Create Better Services
A service is defined as a discrete piece of functionality owned by a single team. Creating better services helps our ML improve accuracy of triage context and Intelligent Alert Grouping. Refer to our Service Standards guide to learn more about how to correctly create services in PagerDuty.
Operations Console (5 Minutes)
Many organizations look for a centralized overview during incident response. The Operations Console is the best place to understand your operations' current state. It offers live visibility into incidents, and users can create customized views to triage and take immediate action on issues.

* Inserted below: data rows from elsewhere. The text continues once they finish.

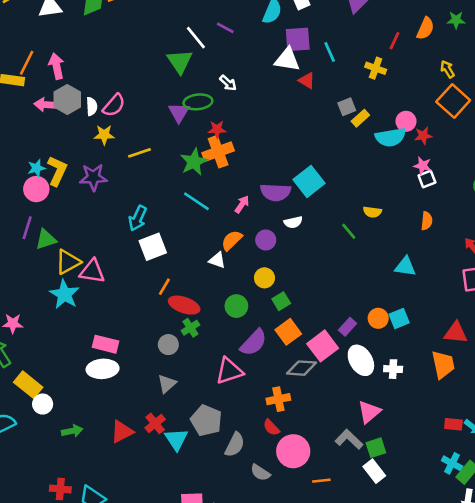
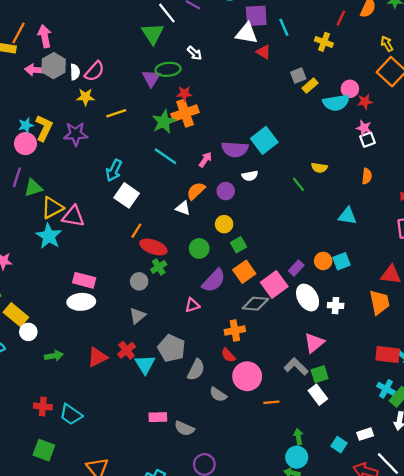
white square: (153, 247) -> (127, 195), turned -35
pink triangle: (229, 371) -> (192, 305), size x0.6
red rectangle: (453, 424) -> (388, 355), size x1.5

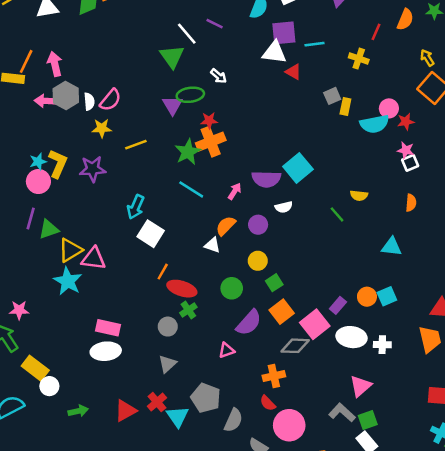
cyan line: (284, 27) -> (315, 44), turned -72
yellow rectangle: (310, 86) -> (345, 107), turned -35
white ellipse: (308, 298) -> (352, 337), turned -50

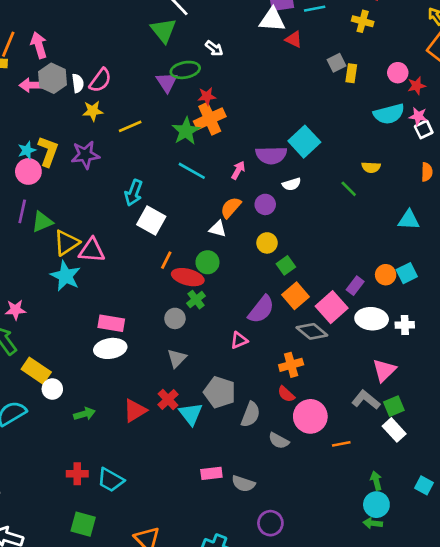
cyan semicircle: (375, 124) -> (389, 114), moved
green circle: (232, 288) -> (207, 262), moved
gray diamond: (295, 346) -> (312, 331), turned 40

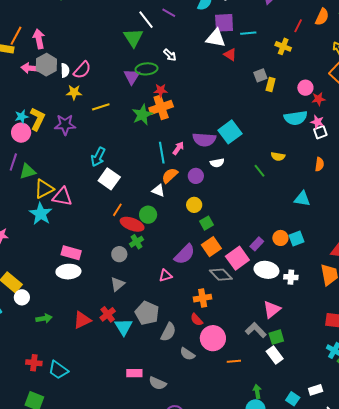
cyan line: (192, 171) -> (162, 153), moved, turned 45

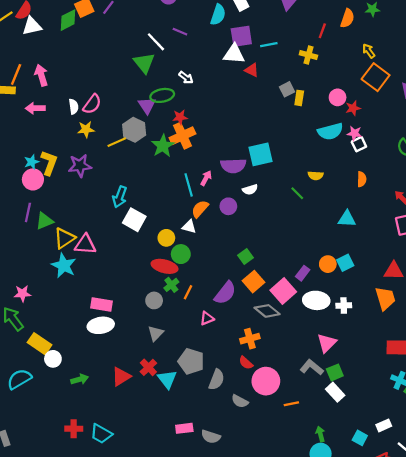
gray hexagon: (46, 65) -> (134, 130), moved
cyan square: (230, 132) -> (261, 154), turned 30
yellow circle: (194, 205) -> (166, 238), moved
orange line: (117, 210) -> (188, 292), moved

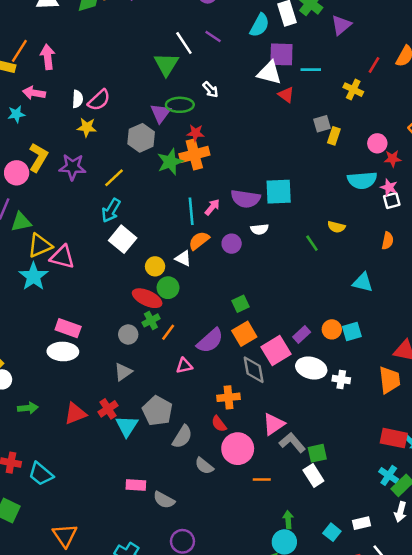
yellow line: (117, 142) -> (114, 178), moved, turned -30
cyan star: (32, 162) -> (16, 114), moved
gray diamond: (267, 311) -> (254, 370), turned 30
pink triangle: (327, 343) -> (274, 424), moved

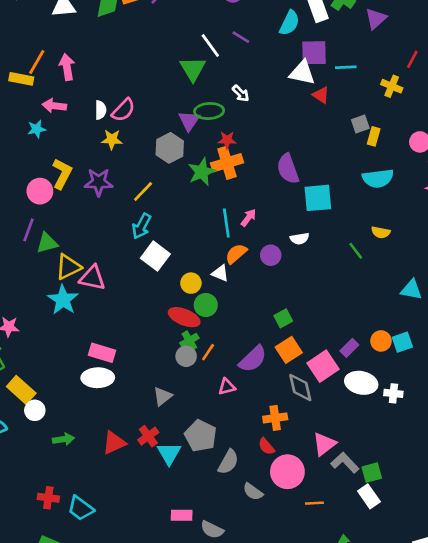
cyan semicircle: (362, 180) -> (378, 178), moved
purple semicircle: (246, 199) -> (288, 169), moved, turned 64
gray circle: (128, 334) -> (186, 356), moved

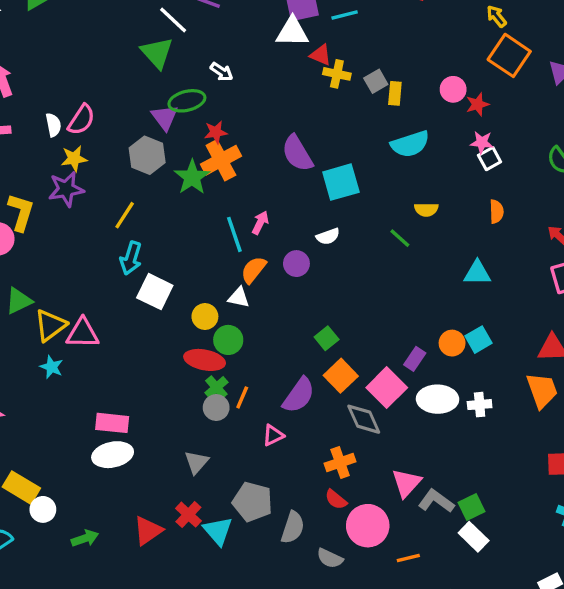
yellow cross: (392, 86) -> (337, 74), moved
purple star: (99, 182) -> (66, 189), moved
cyan star: (63, 300) -> (52, 367), size x0.6

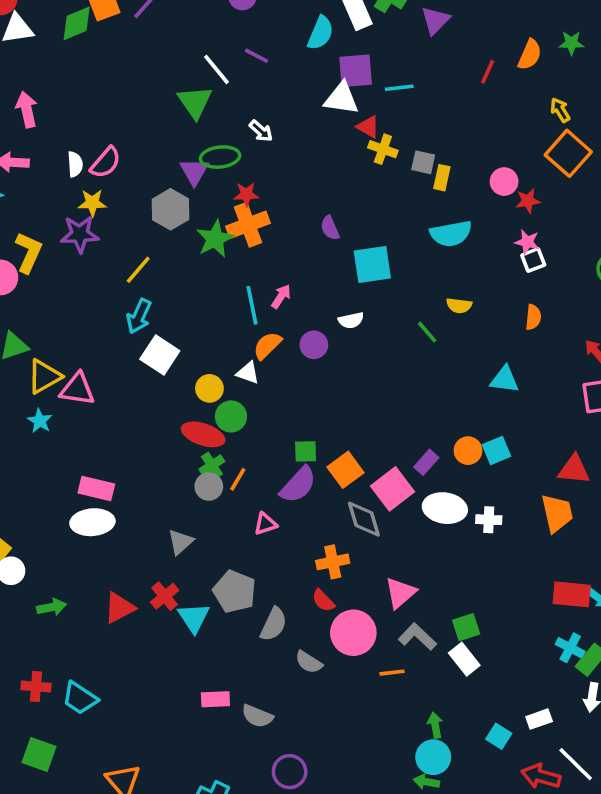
gray square: (376, 81) -> (423, 162), turned 35
purple semicircle: (297, 153) -> (330, 228), size x0.6
green square: (327, 338) -> (306, 451), moved, turned 30
gray L-shape: (436, 501) -> (417, 637), moved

The Operations Console offers:
- Filters and Searches: Need to focus on a specific group of incidents? Leverage a configurable table and filter components (such as Services , Priority , Escalation Policy ) to create your refined view.
- Customized and Shared Views: Want to see additional columns? Add, remove, and resize columns in the Operations Console to suit your needs. You can also share your view with your team members so everyone is working from a single source of truth in one centralized location.
- Incident Actions: Need to run an incident workflow or add bulk notes? Take a variety of actions directly within the Operations Console to minimize your MTTA and MTTR.
You can take a guided five minute product tour. We recommend adjusting the filters and columns to build your desired views.
Automation and Orchestration (60 Minutes)
PagerDuty AIOps uses Event Orchestration, an automation engine that allows you to create rules that normalize and enrich your data. There are four components to Event Orchestration that you can configure:
- Integrations: Use Global Integration keys in your monitoring tools to send data to an Event Orchestration.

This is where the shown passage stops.